I am sharing this, not to indulge in some kind of woe-is-me-in-my-first-world-privileged sob fest, but because I am certain that I am not the only mother or parent who feels this way.
So many times we frame working or staying home like they are a “choice” for parents, but sometimes, it’s not about a choice. Some of us work or stay home because there is no other choice, even when we feel like we would rather be doing something else.
Maybe we’re hurting ourselves by placing so much of an emphasis on the “choice” of staying home or working or placing the burden of this elusive work-life balance solely on a mother’s shoulders.
Who said work was a bad thing in the first place, anyways? Why do we assume that working less will be the answer to less stress in a mother’s life? Maybe some moms don’t want to spend 24/7 with their kids?

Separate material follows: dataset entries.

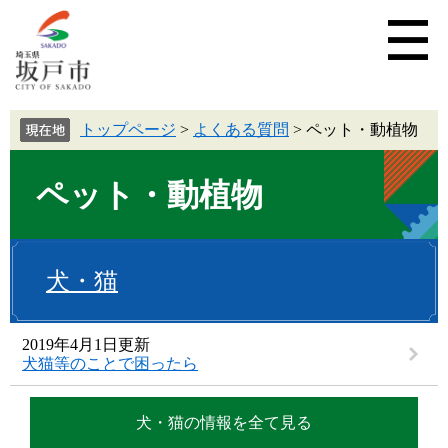
トップページ
>
よくある質問
>
ペット・動植物
ペット・動植物
犬・猫
2019年4月1日更新
犬猫等のことで困ったら
犬・猫の情報を全て見る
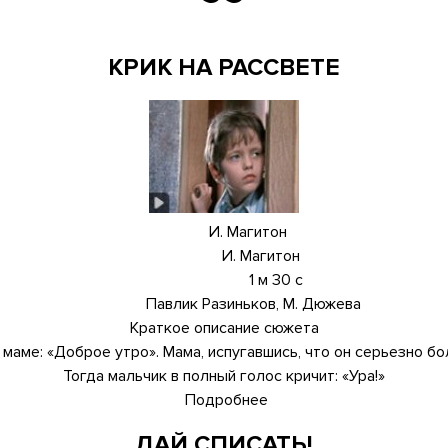
КРИК НА РАССВЕТЕ
И. Магитон
И. Магитон
1 м 30 с
Павлик Разиньков, М. Дюжева
Краткое описание сюжета
аме: «Доброе утро». Мама, испугавшись, что он серьезно бол
Тогда мальчик в полный голос кричит: «Ура!»
Подробнее
о
Крик
ДАЙ СПИСАТЬ!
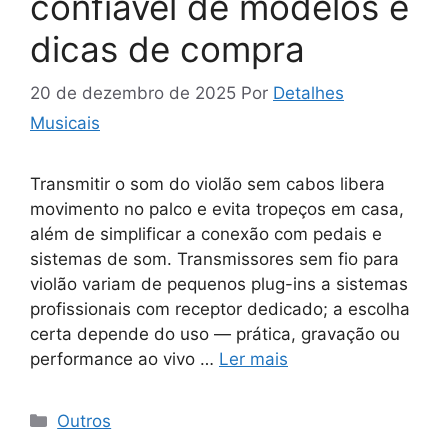
confiável de modelos e
dicas de compra
20 de dezembro de 2025
Por
Detalhes
Musicais
Transmitir o som do violão sem cabos libera
movimento no palco e evita tropeços em casa,
além de simplificar a conexão com pedais e
sistemas de som. Transmissores sem fio para
violão variam de pequenos plug-ins a sistemas
profissionais com receptor dedicado; a escolha
certa depende do uso — prática, gravação ou
performance ao vivo …
Ler mais
Categorias
Outros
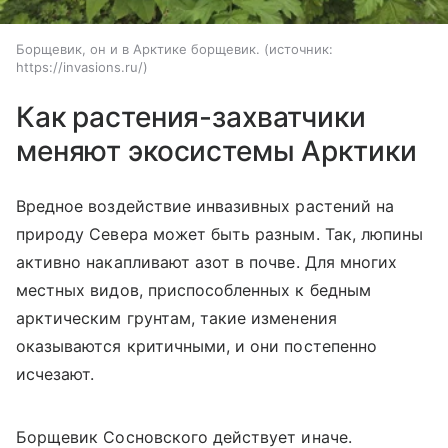
Борщевик, он и в Арктике борщевик.
источник:
https://invasions.ru/
Как растения-захватчики
меняют экосистемы Арктики
Вредное воздействие инвазивных растений на
природу Севера может быть разным. Так, люпины
активно накапливают азот в почве. Для многих
местных видов, приспособленных к бедным
арктическим грунтам, такие изменения
оказываются критичными, и они постепенно
исчезают.
Борщевик Сосновского действует иначе.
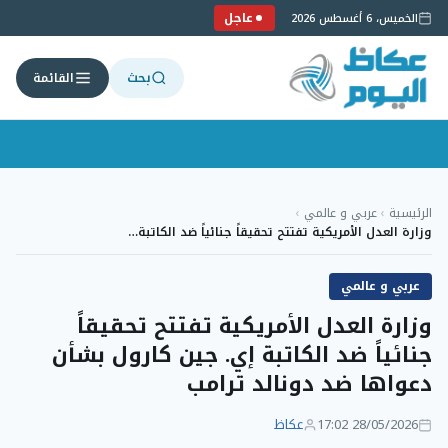
عاجل
الخميس، 6 أغسطس 2026
بحث
القائمة
لتجاوز
لى
الرئيسية
›
عربي و عالمي
›
لمحتوى
وزارة العدل الأمريكية تفتتح تحقيقاً جنائياً ضد الكاتبة…
عربي و عالمي
وزارة العدل الأمريكية تفتتح تحقيقاً
جنائياً ضد الكاتبة إي. جين كارول بشأن
دعواها ضد دونالد ترامب
28/05/2026 17:02
عكاظ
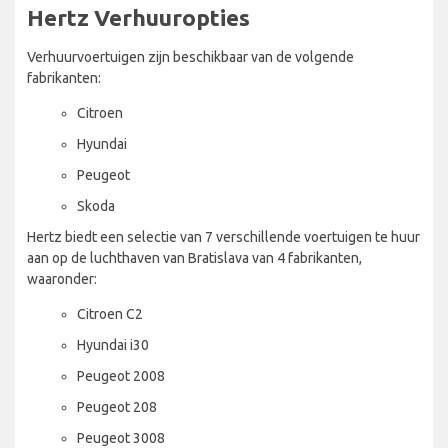
Hertz Verhuuropties
Verhuurvoertuigen zijn beschikbaar van de volgende
fabrikanten:
Citroen
Hyundai
Peugeot
Skoda
Hertz biedt een selectie van 7 verschillende voertuigen te huur
aan op de luchthaven van Bratislava van 4 fabrikanten,
waaronder:
Citroen C2
Hyundai i30
Peugeot 2008
Peugeot 208
Peugeot 3008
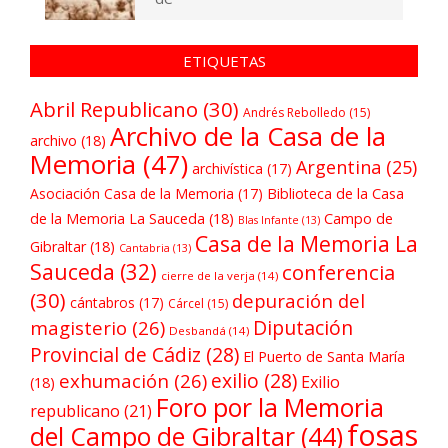
ETIQUETAS
Abril Republicano
(30)
Andrés Rebolledo
(15)
Archivo de la Casa de la
archivo
(18)
Memoria
(47)
Argentina
(25)
archivística
(17)
Asociación Casa de la Memoria
(17)
Biblioteca de la Casa
de la Memoria La Sauceda
(18)
Campo de
Blas Infante
(13)
Casa de la Memoria La
Gibraltar
(18)
Cantabria
(13)
Sauceda
(32)
conferencia
cierre de la verja
(14)
(30)
depuración del
cántabros
(17)
Cárcel
(15)
Diputación
magisterio
(26)
Desbandá
(14)
Provincial de Cádiz
(28)
El Puerto de Santa María
exilio
(28)
exhumación
(26)
Exilio
(18)
Foro por la Memoria
republicano
(21)
fosas
del Campo de Gibraltar
(44)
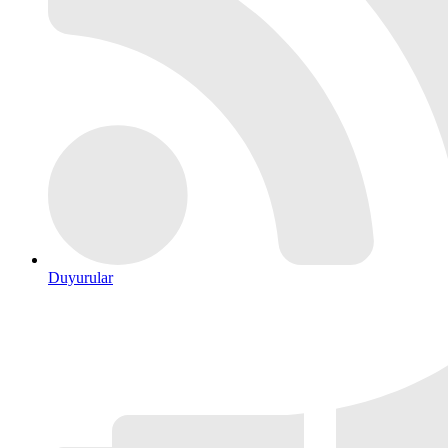
Duyurular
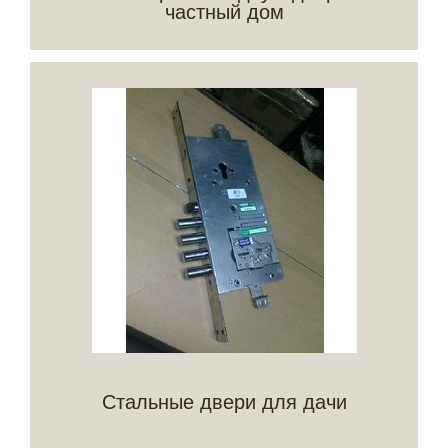
частный дом
Стальные двери для дачи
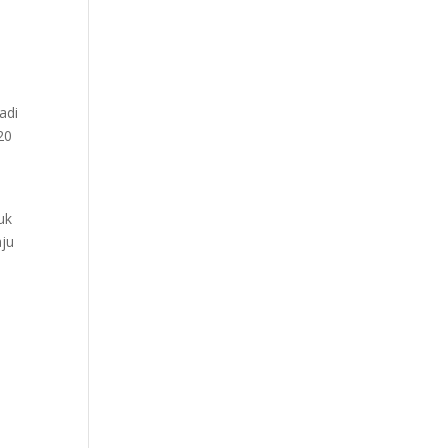
adi
20
uk
aju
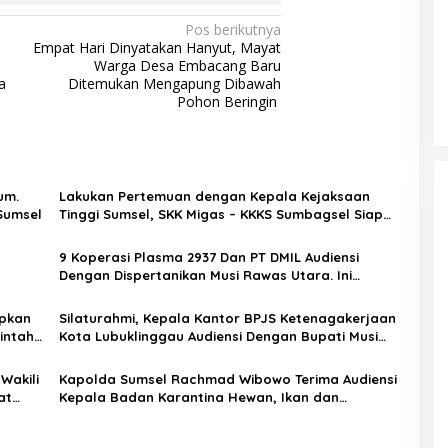
Pos berikutnya
Empat Hari Dinyatakan Hanyut, Mayat
Warga Desa Embacang Baru
a
Ditemukan Mengapung Dibawah
Pohon Beringin
Hum.
Lakukan Pertemuan dengan Kepala Kejaksaan
 Sumsel
Tinggi Sumsel, SKK Migas – KKKS Sumbagsel Siap
Jaga Komitmen Operasional dalam Koridor Hukum
yang Berlaku
9 Koperasi Plasma 2937 Dan PT DMIL Audiensi
Dengan Dispertanikan Musi Rawas Utara. Ini
Hasilnya
apkan
Silaturahmi, Kepala Kantor BPJS Ketenagakerjaan
intah
Kota Lubuklinggau Audiensi Dengan Bupati Musi
Rawas, Hj Ratna Machmud
Wakili
Kapolda Sumsel Rachmad Wibowo Terima Audiensi
at
Kepala Badan Karantina Hewan, Ikan dan
Tumbuhan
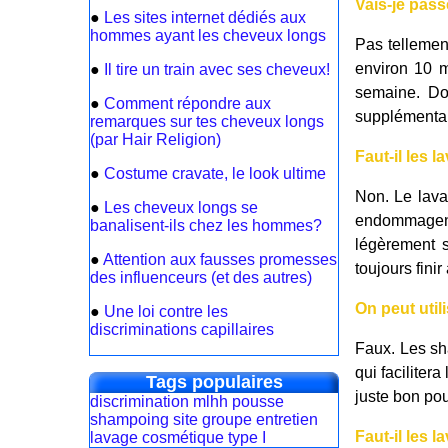
Vais-je pass
●
Les sites internet dédiés aux
hommes ayant les cheveux longs
Pas tellement
environ 10 m
●
Il tire un train avec ses cheveux!
semaine. Do
●
Comment répondre aux
supplémentai
remarques sur tes cheveux longs
(par Hair Religion)
Faut-il les 
●
Costume cravate, le look ultime
Non. Le lava
●
Les cheveux longs se
endommagent 
banalisent-ils chez les hommes?
légèrement s
●
Attention aux fausses promesses
toujours fini
des influenceurs (et des autres)
On peut util
●
Une loi contre les
discriminations capillaires
Faux. Les sh
qui faciliter
Tags populaires
juste bon pou
discrimination
mlhh
pousse
shampoing
site
groupe
entretien
Faut-il les l
lavage
cosmétique
type I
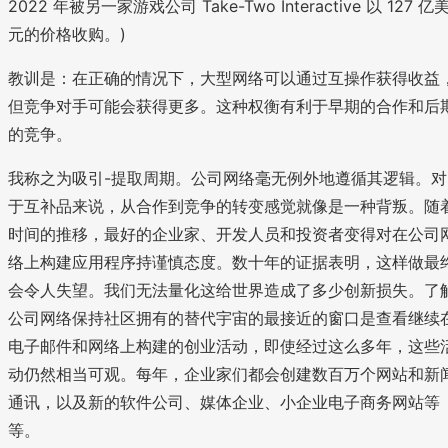
2022 年被另一家游戏公司 Take-Two Interactive 以 127 亿
元的价格收购。)
教训是：在正确的情况下，大型网络可以通过互操作获得收益
但竞争对手可能会获得更多。这种权衡有利于早期的合作和后
的竞争。
我称之为吸引-提取周期。公司网络毫无例外地遵循其逻辑。对
于互补品来说，从合作到竞争的转变感觉就像是一种背叛。随
时间的推移，最好的企业家、开发人员和投资者变得对在公司
络上构建应用程序持谨慎态度。数十年的证据表明，这样做最
会令人失望。我们无法量化这给世界造成了多少创新损失。了
公司网络保持社区拥有的替代宇宙的最接近的窗口是查看继续
电子邮件和网络上构建的创业活动，即使经过这么多年，这些
动仍然相当可观。每年，企业家们都会创建数百万个网站和新
通讯，以及新的软件公司、媒体企业、小企业电子商务网站等
等。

I don’t know what the answer is, and that’s where I’m at right now. So if you’re a mom who feels stuck in an impossible situation, if you’re a mom who honest-to-goodness feels it’s best to be home, even when you’d rather be working, if you’re a mom who has no choice, or if you’re a mom who is just trying to make it through, let me say, I’m right there with you. At home, surrounded by LEGO I don’t know what to do with, clutching my coffee like the lifeline it is, and no longer apologizing for sneaking a few peeks at my email here and there.
Because a mom’s gotta do what a mom’s gotta do.